Saved data entries:
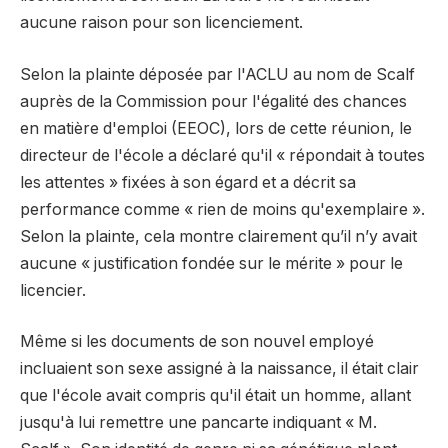
aucune raison pour son licenciement.
Selon la plainte déposée par l'ACLU au nom de Scalf
auprès de la Commission pour l'égalité des chances
en matière d'emploi (EEOC), lors de cette réunion, le
directeur de l'école a déclaré qu'il « répondait à toutes
les attentes » fixées à son égard et a décrit sa
performance comme « rien de moins qu'exemplaire ».
Selon la plainte, cela montre clairement qu’il n’y avait
aucune « justification fondée sur le mérite » pour le
licencier.
Même si les documents de son nouvel employé
incluaient son sexe assigné à la naissance, il était clair
que l'école avait compris qu'il était un homme, allant
jusqu'à lui remettre une pancarte indiquant « M.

■ Your goal ■
Your answer must be an exact copy of the lines from the start of the entries through the line with "Même si les documents de son nouvel employé", with no pictures.

■ Task response ■
aucune raison pour son licenciement.
Selon la plainte déposée par l'ACLU au nom de Scalf
auprès de la Commission pour l'égalité des chances
en matière d'emploi (EEOC), lors de cette réunion, le
directeur de l'école a déclaré qu'il « répondait à toutes
les attentes » fixées à son égard et a décrit sa
performance comme « rien de moins qu'exemplaire ».
Selon la plainte, cela montre clairement qu’il n’y avait
aucune « justification fondée sur le mérite » pour le
licencier.
Même si les documents de son nouvel employé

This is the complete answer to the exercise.